Friday, 9 July 2010

"Swallows and Amazons" by Arthur Ransome

During the recent book-bloggers' get-together in London (kindly organised by Simon Thomas) it emerged that some unfortunates had never read any Arthur Ransome, and as I happened to be re-reading Swallows and Amazons, the way one does from time to time, I thought this would be an excellent opportunity to introduce him to the hitherto Ransome-deprived.

Ransome was an amazing character. Escaping an unhappy marriage (itself a daring step in the prevailing culture of the time) he went to live in Russia in 1913, thereafter experiencing both the First World War and the Russian Revolution and its aftermath. This seems to have led him into an almost Bruce Lockhart type of existence (read Ace of Spies), resulting in him falling in love with Trotsky's secretary (who was to become his second wife), and engineering their joint escape from Russia, in the course of which he narrowly escaped death. Due to be executed for having passed through the enemy lines to rescue her, the officer detailed to do the job recognised him as a regular chess opponent from pre-Revolutionary days, and connived in him slipping away to freedom instead. Ransome, and his many readers over the years, owe the unknown Russian a debt of gratitude.

There are twelve completed books, and though they are set in deliberately vague geography, many of them fall into two broad groups set in the Lake District and the Norfolk Broads respectively. A book by Christina Hardyment (Captain Flint's Trunk) successfully identifies many of the real life places and people upon whom Ransome based his work. Mention of that book points up one of the dangers of getting drawn too closely into Ransome's world. Before you know where you are, you are reading books about Ransome, about small boat sailing, about the Lake District ...

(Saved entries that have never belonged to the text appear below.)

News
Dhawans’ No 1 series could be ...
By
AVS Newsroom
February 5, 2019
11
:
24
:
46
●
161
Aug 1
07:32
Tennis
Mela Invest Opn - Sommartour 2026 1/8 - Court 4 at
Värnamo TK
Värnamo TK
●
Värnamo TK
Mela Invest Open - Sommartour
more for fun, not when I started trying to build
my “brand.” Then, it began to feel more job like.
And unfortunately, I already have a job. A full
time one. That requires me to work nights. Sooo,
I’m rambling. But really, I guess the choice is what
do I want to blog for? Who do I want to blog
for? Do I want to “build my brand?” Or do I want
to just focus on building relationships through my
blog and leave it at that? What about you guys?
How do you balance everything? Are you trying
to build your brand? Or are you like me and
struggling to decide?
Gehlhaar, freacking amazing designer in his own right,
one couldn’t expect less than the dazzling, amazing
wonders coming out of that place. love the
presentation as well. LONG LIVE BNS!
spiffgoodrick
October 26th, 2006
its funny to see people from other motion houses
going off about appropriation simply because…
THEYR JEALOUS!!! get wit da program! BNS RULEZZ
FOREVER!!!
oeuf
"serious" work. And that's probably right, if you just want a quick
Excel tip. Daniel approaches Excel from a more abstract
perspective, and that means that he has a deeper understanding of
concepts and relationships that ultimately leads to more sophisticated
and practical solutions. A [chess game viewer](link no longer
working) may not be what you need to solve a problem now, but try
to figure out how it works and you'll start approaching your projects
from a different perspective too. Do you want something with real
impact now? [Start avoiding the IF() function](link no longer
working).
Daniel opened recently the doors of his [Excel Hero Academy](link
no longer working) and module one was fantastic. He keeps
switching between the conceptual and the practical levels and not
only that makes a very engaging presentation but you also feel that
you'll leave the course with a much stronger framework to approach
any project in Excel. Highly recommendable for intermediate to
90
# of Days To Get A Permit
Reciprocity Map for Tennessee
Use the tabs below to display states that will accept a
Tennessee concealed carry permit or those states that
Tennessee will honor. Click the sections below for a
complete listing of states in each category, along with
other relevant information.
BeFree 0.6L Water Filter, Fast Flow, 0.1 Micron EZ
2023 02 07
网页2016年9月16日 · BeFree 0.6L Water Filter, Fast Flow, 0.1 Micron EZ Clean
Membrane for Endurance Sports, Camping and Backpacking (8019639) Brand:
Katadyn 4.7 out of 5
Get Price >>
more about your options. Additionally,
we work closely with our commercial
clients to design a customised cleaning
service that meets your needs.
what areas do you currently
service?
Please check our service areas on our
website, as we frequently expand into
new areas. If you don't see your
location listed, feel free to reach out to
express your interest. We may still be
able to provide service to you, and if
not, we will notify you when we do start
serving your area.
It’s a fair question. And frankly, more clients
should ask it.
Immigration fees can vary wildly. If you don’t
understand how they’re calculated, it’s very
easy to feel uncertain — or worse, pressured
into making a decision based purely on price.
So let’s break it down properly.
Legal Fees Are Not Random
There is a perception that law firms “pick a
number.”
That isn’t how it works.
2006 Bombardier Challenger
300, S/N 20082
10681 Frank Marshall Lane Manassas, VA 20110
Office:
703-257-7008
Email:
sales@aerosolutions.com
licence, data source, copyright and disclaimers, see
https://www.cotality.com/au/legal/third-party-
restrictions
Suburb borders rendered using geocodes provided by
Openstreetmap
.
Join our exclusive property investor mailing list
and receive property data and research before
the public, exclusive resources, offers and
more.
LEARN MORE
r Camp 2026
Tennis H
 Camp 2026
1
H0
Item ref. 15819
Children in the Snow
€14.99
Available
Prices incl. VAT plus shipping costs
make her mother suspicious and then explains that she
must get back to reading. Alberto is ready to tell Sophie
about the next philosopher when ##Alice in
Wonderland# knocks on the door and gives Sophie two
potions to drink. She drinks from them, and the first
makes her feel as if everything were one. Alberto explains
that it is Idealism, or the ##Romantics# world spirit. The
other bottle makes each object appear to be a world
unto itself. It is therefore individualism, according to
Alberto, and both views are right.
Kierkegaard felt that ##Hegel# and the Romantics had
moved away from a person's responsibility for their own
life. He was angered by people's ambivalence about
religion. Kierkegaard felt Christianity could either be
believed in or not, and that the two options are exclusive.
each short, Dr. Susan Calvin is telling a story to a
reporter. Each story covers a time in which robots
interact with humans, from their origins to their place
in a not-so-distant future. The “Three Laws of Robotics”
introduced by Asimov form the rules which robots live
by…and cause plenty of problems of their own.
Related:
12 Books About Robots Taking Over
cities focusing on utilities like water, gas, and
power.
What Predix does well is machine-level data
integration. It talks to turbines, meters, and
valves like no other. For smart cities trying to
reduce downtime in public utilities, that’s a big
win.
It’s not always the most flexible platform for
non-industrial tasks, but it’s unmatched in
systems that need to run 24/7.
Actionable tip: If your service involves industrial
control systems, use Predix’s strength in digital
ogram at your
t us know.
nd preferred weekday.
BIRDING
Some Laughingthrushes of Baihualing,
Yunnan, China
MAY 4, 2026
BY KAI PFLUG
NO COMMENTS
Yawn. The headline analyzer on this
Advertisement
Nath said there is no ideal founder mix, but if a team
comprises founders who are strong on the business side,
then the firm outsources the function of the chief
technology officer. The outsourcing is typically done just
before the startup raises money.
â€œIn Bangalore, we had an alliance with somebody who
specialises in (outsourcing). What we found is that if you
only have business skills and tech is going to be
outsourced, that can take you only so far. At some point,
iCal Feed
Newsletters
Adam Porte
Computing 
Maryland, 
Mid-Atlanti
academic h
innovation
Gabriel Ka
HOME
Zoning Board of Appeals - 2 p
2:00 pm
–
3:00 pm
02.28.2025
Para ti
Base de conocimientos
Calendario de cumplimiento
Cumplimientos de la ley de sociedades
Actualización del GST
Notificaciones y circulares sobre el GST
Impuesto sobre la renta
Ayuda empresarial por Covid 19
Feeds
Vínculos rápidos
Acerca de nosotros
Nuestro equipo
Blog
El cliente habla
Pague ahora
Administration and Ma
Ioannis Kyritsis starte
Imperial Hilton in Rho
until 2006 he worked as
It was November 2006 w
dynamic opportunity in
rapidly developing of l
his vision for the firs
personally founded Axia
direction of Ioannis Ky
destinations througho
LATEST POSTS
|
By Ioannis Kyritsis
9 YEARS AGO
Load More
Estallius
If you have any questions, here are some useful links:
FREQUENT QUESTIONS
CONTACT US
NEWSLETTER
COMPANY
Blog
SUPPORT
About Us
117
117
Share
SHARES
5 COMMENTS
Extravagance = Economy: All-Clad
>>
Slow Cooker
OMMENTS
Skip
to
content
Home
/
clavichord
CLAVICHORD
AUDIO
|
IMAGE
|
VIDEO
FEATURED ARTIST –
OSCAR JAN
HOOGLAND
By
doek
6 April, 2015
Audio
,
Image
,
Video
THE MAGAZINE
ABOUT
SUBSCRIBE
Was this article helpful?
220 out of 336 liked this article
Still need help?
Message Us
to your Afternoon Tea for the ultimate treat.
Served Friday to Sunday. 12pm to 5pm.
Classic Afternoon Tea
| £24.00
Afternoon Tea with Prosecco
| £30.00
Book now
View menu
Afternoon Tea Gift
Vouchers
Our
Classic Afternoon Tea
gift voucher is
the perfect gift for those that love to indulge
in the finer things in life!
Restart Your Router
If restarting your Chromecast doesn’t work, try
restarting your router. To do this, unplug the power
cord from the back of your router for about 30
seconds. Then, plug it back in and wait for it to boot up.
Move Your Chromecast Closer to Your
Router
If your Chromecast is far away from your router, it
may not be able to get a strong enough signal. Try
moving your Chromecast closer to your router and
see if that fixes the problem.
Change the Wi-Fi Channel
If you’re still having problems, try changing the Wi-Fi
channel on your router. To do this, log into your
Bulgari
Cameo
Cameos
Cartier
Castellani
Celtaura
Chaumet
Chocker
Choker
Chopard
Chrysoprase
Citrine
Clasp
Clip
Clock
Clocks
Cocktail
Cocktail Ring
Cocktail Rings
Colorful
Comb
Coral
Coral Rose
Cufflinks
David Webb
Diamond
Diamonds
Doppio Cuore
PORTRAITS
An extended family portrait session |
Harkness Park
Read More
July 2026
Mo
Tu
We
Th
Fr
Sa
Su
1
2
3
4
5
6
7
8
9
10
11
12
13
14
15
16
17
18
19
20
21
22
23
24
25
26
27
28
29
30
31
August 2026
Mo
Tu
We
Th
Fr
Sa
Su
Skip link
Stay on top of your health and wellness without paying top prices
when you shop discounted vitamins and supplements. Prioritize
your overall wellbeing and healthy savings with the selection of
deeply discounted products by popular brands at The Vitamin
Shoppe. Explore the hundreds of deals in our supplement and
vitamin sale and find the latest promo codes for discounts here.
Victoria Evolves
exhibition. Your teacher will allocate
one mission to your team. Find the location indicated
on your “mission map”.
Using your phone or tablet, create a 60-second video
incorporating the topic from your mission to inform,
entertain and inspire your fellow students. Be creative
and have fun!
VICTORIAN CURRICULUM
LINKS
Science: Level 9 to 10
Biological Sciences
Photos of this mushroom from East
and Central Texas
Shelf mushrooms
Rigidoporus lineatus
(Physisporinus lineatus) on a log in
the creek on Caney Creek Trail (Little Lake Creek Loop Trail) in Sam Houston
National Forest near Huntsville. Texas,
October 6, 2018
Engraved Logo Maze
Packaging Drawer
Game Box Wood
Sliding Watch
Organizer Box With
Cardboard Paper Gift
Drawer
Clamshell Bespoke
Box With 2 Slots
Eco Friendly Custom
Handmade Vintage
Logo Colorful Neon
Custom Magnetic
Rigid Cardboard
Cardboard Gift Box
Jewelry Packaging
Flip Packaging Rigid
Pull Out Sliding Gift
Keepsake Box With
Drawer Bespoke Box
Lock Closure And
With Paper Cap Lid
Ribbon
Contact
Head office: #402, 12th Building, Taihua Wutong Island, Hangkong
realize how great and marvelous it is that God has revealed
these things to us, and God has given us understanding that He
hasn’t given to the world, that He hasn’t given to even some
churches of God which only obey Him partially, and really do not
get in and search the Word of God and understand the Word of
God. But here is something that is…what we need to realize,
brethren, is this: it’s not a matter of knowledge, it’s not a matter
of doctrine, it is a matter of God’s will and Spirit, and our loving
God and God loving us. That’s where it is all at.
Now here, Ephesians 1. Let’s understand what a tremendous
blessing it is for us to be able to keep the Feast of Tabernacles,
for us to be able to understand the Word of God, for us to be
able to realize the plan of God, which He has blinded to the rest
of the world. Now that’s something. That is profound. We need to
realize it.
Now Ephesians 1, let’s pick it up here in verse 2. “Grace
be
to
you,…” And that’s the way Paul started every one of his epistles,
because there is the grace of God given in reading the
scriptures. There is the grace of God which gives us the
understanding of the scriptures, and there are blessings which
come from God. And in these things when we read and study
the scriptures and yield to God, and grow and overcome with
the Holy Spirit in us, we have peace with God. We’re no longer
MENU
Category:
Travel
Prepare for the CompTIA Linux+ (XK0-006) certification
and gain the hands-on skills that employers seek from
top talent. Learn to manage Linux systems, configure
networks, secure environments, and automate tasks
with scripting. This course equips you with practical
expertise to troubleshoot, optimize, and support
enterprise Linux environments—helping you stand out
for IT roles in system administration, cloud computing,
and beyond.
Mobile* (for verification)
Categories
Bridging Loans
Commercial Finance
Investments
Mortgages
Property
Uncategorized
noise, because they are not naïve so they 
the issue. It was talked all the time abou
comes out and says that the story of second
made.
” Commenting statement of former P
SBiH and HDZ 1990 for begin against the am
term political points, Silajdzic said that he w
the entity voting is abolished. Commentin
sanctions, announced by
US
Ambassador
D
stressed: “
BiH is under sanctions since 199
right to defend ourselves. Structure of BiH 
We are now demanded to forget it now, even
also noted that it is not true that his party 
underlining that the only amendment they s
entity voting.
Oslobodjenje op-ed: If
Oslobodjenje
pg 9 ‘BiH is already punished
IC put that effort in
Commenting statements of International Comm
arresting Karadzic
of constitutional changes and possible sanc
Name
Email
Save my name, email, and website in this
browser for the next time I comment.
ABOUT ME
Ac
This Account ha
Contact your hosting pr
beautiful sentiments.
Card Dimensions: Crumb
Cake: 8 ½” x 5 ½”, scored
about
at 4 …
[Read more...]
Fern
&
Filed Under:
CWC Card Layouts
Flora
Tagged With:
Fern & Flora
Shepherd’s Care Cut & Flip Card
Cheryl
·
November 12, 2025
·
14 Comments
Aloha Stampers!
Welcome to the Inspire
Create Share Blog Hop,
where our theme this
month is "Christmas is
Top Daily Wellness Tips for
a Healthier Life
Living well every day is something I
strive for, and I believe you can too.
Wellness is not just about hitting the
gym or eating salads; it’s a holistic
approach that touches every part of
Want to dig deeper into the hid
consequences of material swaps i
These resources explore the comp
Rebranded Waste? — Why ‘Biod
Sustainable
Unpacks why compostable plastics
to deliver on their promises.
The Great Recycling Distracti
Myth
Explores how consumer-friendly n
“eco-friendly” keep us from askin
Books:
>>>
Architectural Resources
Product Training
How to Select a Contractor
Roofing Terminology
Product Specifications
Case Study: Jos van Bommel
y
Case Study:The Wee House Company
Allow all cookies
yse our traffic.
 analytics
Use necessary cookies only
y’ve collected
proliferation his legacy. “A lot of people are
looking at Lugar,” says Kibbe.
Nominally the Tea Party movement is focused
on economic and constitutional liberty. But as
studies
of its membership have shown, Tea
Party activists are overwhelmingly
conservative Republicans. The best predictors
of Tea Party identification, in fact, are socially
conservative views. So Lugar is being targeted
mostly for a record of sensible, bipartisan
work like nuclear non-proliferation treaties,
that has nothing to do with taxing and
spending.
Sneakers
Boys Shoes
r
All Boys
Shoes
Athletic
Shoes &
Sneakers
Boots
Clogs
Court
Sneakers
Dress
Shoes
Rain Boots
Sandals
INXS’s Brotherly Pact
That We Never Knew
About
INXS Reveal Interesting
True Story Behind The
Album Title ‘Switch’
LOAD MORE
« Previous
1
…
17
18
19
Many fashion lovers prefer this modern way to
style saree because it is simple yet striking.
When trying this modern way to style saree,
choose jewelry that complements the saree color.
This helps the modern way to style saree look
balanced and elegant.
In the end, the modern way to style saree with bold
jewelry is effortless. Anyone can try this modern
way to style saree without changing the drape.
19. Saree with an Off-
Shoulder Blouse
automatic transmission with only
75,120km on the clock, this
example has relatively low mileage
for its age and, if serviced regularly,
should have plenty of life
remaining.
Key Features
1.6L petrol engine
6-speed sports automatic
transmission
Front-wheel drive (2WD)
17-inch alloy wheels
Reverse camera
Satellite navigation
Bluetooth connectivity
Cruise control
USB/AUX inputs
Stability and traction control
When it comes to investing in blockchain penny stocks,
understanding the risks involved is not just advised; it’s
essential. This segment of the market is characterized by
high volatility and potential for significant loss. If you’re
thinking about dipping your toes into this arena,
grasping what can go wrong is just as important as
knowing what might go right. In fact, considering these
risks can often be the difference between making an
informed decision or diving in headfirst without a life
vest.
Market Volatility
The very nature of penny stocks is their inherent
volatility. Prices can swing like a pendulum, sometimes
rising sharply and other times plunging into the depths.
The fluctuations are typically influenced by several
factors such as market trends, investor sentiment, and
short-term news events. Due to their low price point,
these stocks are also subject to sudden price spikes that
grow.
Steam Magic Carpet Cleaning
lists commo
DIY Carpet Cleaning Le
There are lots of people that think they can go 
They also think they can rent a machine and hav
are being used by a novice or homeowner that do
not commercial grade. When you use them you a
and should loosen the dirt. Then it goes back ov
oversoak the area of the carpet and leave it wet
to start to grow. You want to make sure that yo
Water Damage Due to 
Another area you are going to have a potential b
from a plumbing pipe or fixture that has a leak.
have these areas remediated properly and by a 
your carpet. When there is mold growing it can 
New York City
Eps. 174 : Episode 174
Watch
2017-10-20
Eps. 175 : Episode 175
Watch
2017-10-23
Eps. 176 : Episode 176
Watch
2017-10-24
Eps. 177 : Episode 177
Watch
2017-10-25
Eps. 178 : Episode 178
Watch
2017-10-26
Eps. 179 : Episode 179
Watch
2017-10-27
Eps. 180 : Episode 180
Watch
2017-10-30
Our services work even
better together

Though aimed predominantly at children (until the coming of Enid Blyton, Ransome was by far the most successful children's writer in history), the books, like Richmal Crompton's William series, yield a whole different range of nuances when read by adults. For children, they offer an escape into a fantasy mock-serious world of adventure. For adults, they conjure up a vision of a long-vanished time of innocence and straightforwardness, an almost Orwellian yearning for a former version of Britain, a world before television when people read books, and observed certain conventions of courtesy and mutual respect. In reality, of course, one knows all too well that while life may have been at least a little like this for the sort of middle class children whom Ransome depicts, reality for the bulk of the country in the 1930s was much grimmer. However, for reality one reads The Road To Wigan Pier. For the willing suspension of disbelief, and the enjoyment of what follows, one reads Arthur Ransome.